68 A.D.3d 594 892 N.Y.S.2d 55

L&L Painting Co., Inc., et al., Appellants, v Contract Dispute Resolution Board of the City of New York et al., Respondents.

[892 NYS2d 55]

*595Following competitive bidding, DOT awarded petitioner L&L a public works contract for removal of lead-based paint from the Queensboro Bridge. The contract requires L&L to construct a protective scaffolding platform above the bridge’s roadways. The instant dispute stems from the parties’ conflicting interpretations of a contract drawing on a document identified as “sheet 26R,” which consists of two drawings and a column of explanatory notes. The drawing of the main bridge typical cross section depicts the north and south “outer,” “inner” and “upper” roadways of the bridge. Note 5 reads: “Minimum vertical clearance of 14 feet shall be maintained above all roadways.” The only references to note 5 in the cross section drawing consist of two lines showing clearance on the south inner and upper roadways. However, the outer roadway is approximately 18 inches higher than the inner roadway. Nevertheless, the cross section drawing depicts the protective platform as a straight horizontal plane notwithstanding the difference in elevation. Based on the elevation differential, L&L’s platform subcontractor, petitioner Odyssey, submitted to DOT a proposed shop drawing placing the protective platform at 10 feet, 6 inches, instead of 14 feet, above the outer roadway surface.
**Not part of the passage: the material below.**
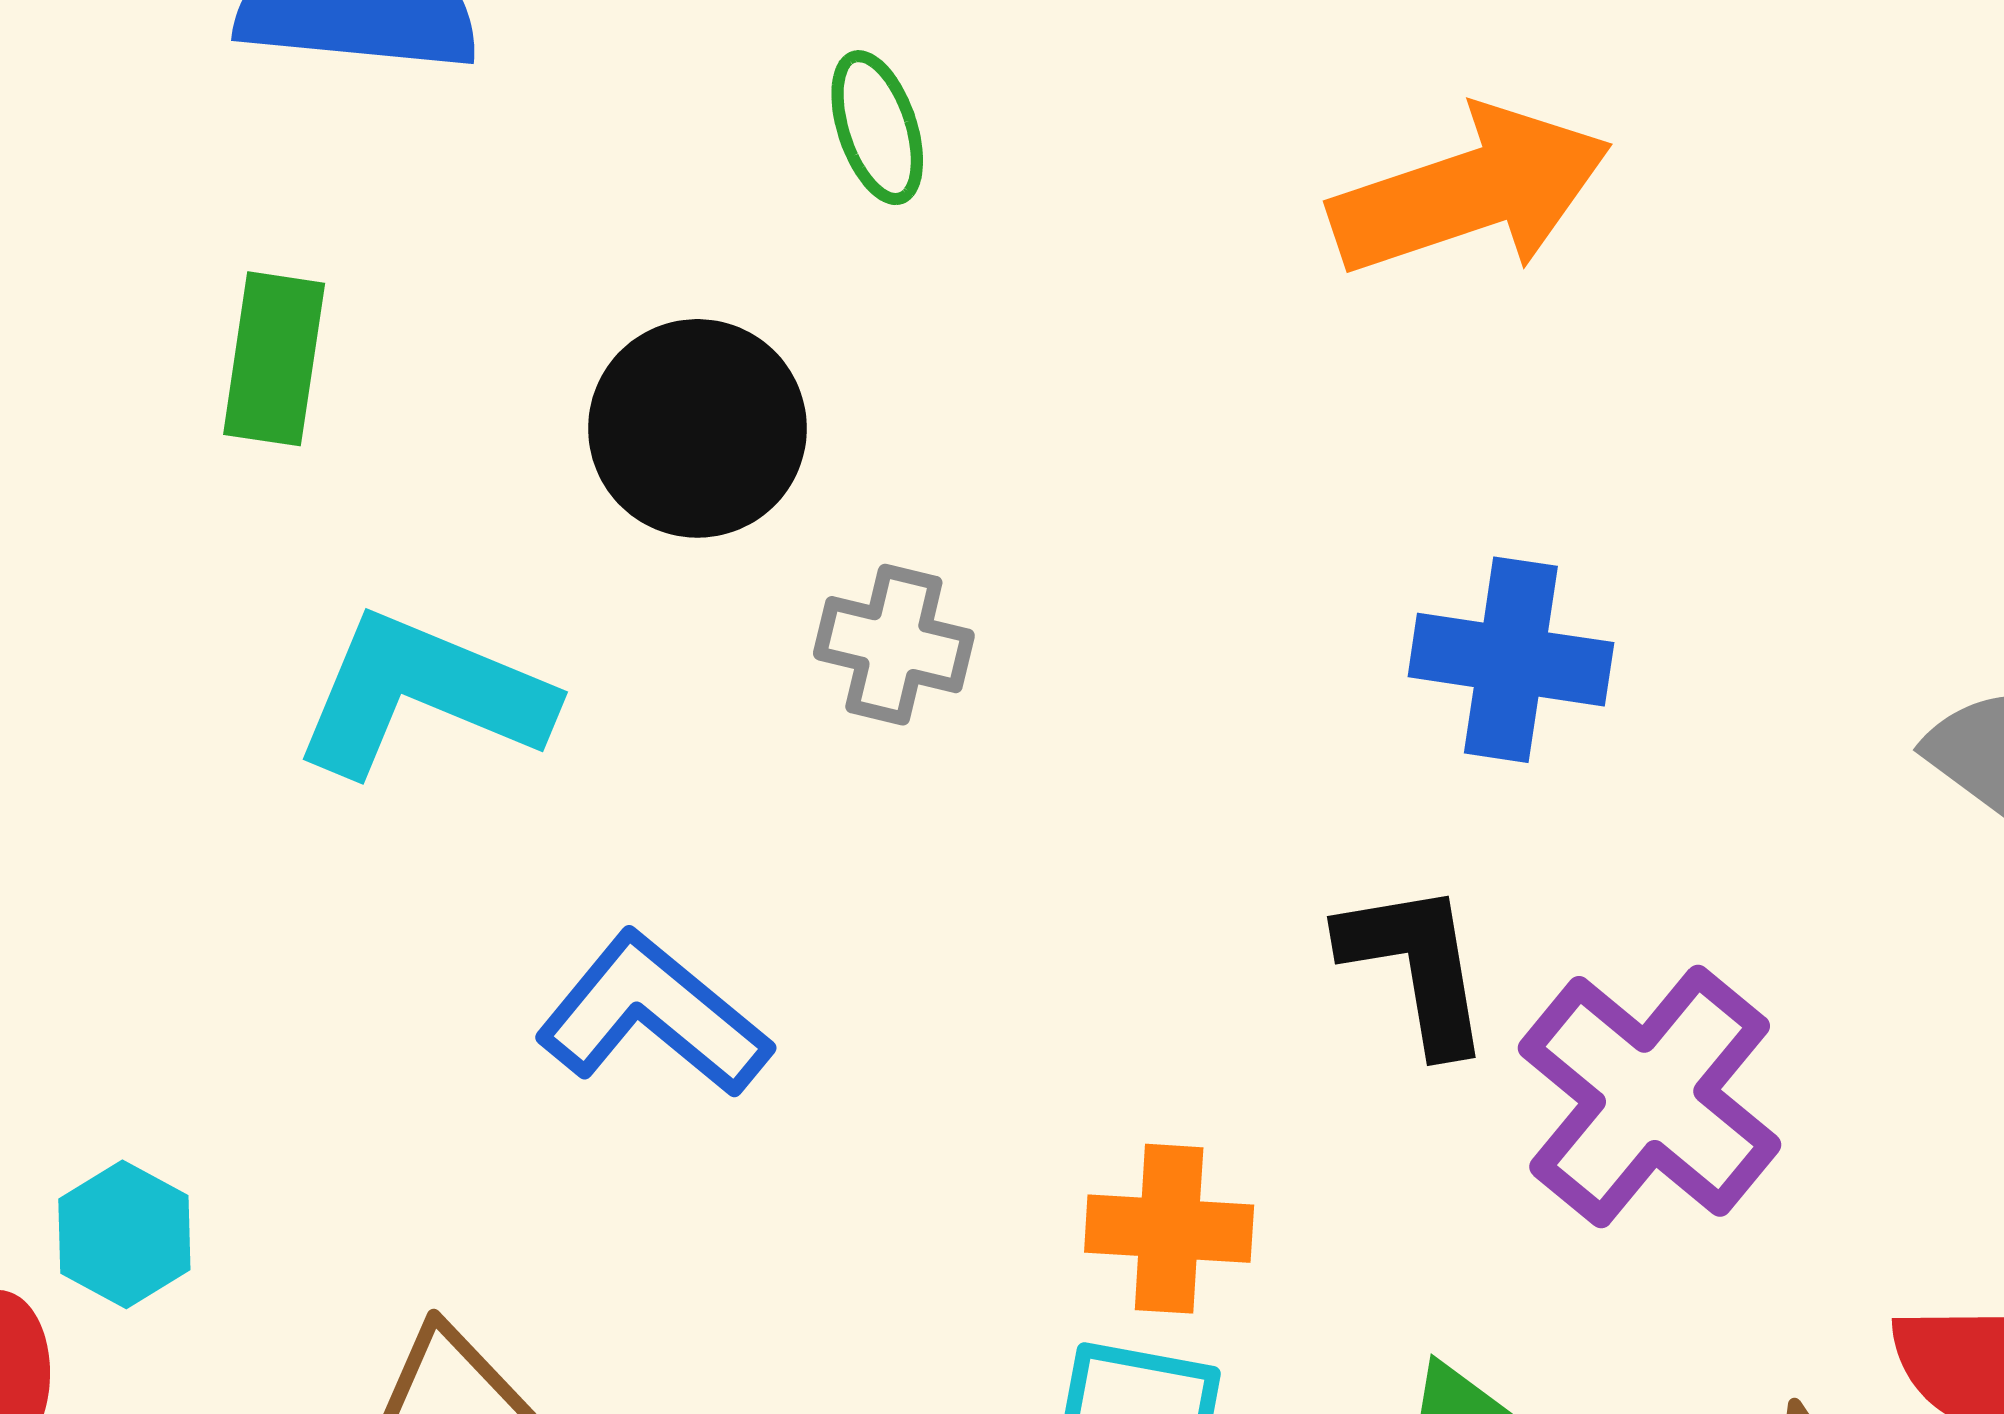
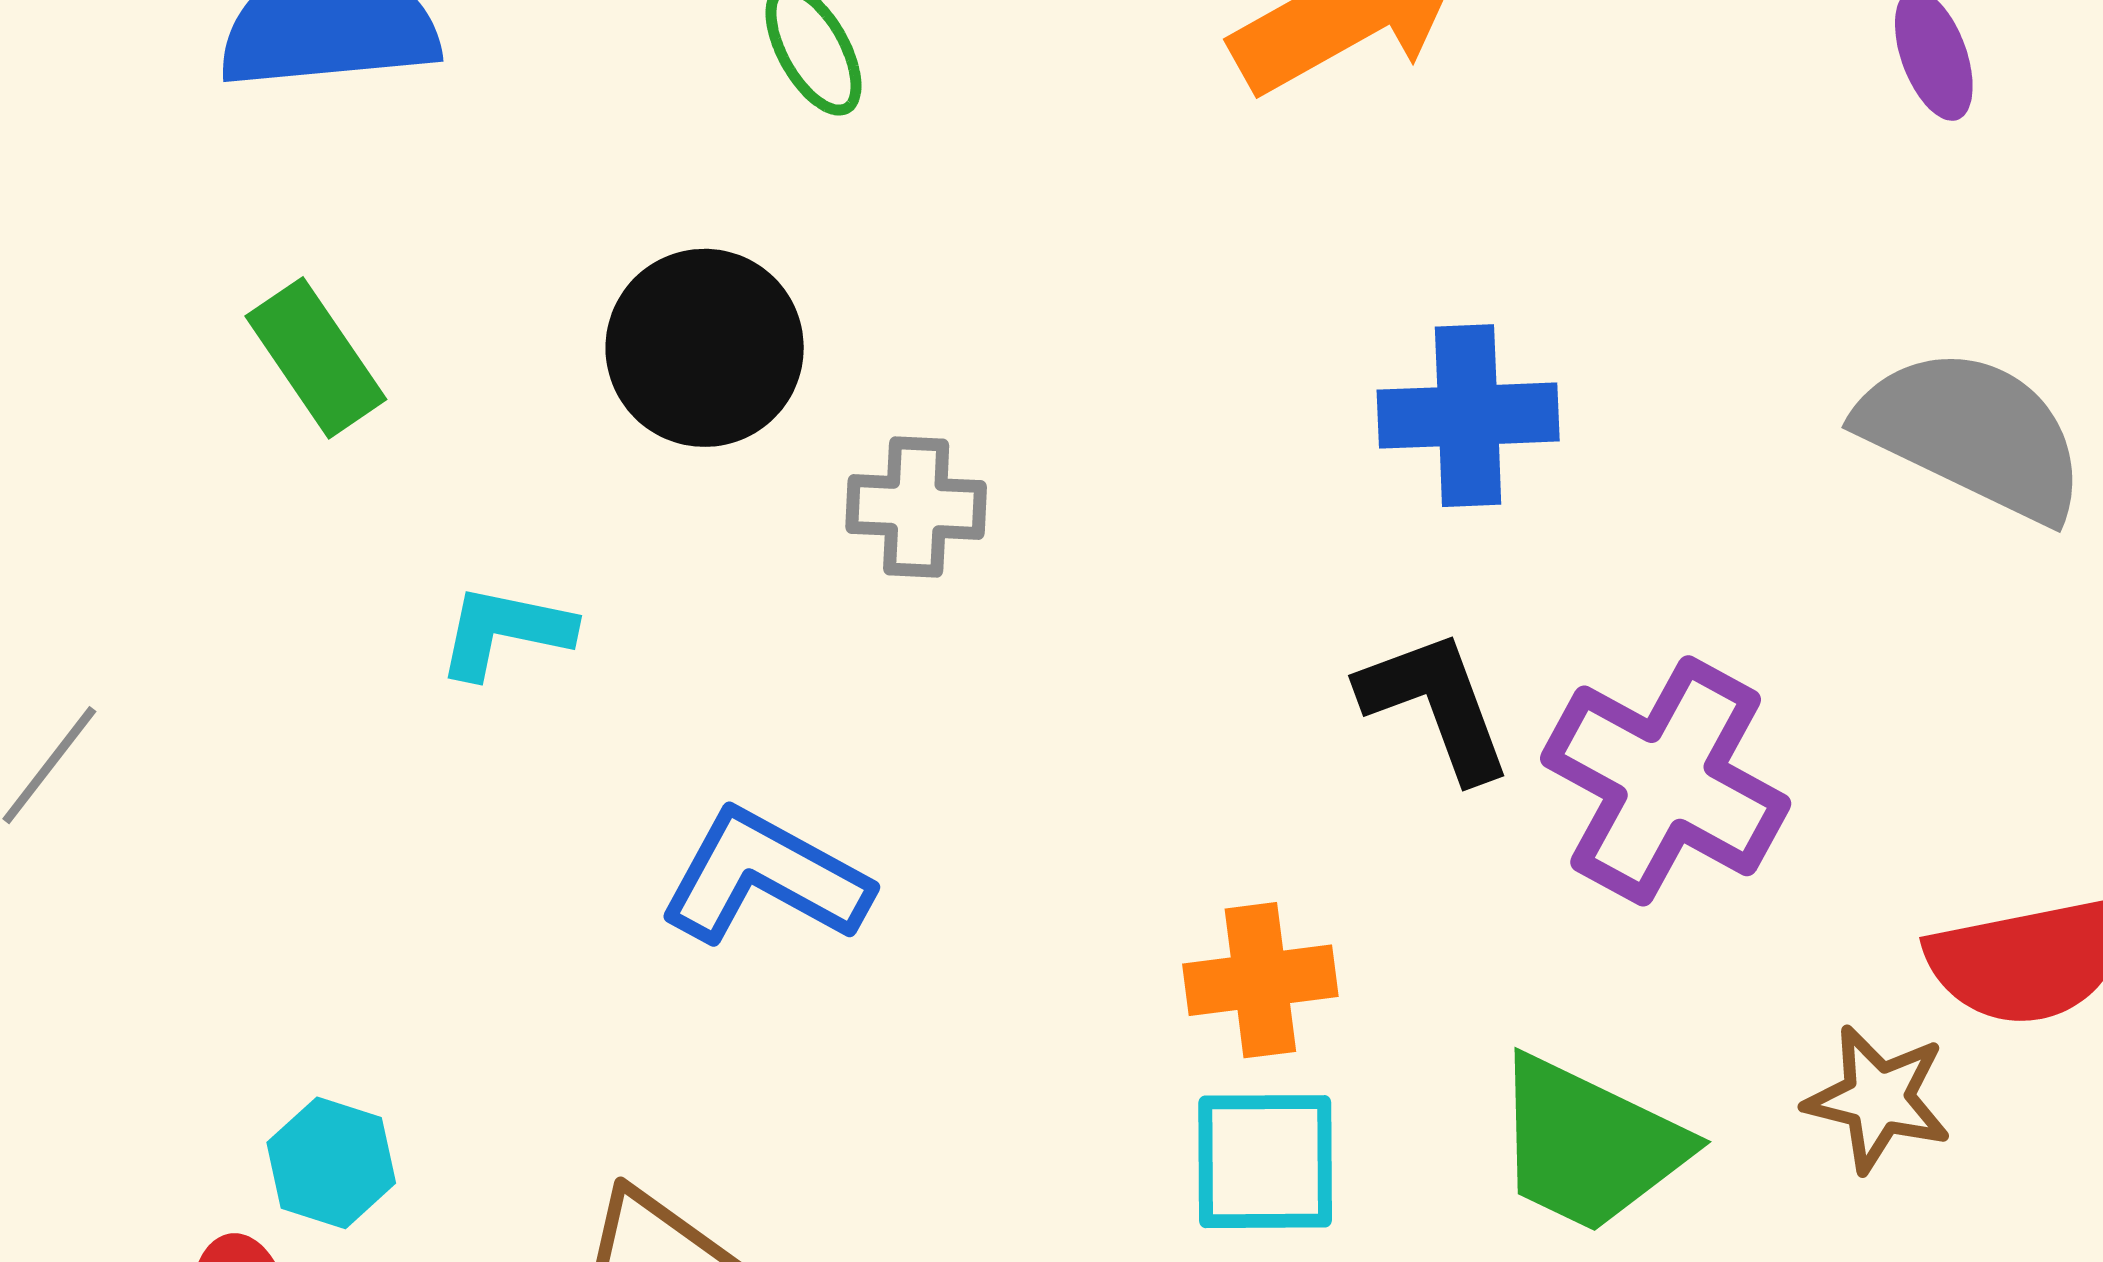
green rectangle: (274, 359) -> (316, 358), turned -32
cyan L-shape: (422, 695) -> (505, 632), size x0.6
DOT’s engineering consultant rejected the shop drawing and directed Odyssey to amend it to conform to the 14-foot vertical clearance requirements set forth under note 5. This amendment required L&L to incur what it claims to be additional costs stemming from the necessary relocation of existing power cables, among other things.

Based upon the foregoing, L&L filed requests for the payment of its purported additional costs with DOT and the Comptroller of the City of New York. Upon the denial of its requests, L&L petitioned CDRB for a review, pointing out as follows: “[T]he elevation of the inner roadway and the outer roadway are significantly different. If the elevation of the platform is maintained and the elevation of the roadway is different, it is *596impossible to maintain the same clearance. This is an ambiguity in the contract documents.” At oral argument, L&L urged CDRB to construe the ambiguity against DOT, the drafter of the contract. With one dissent, the CDRB panel denied L&L’s petition on the ground that even though the drawing on sheet 26R was ambiguous, L&L failed in its responsibility to request clarification of the ambiguity prior to bidding. In this regard, paragraph 7 (A) of the prebid information package required bidders to examine the contract documents and make written requests for “an interpretation or correction of every patent ambiguity, inconsistency or error therein which should have been discovered by a reasonably prudent bidder.”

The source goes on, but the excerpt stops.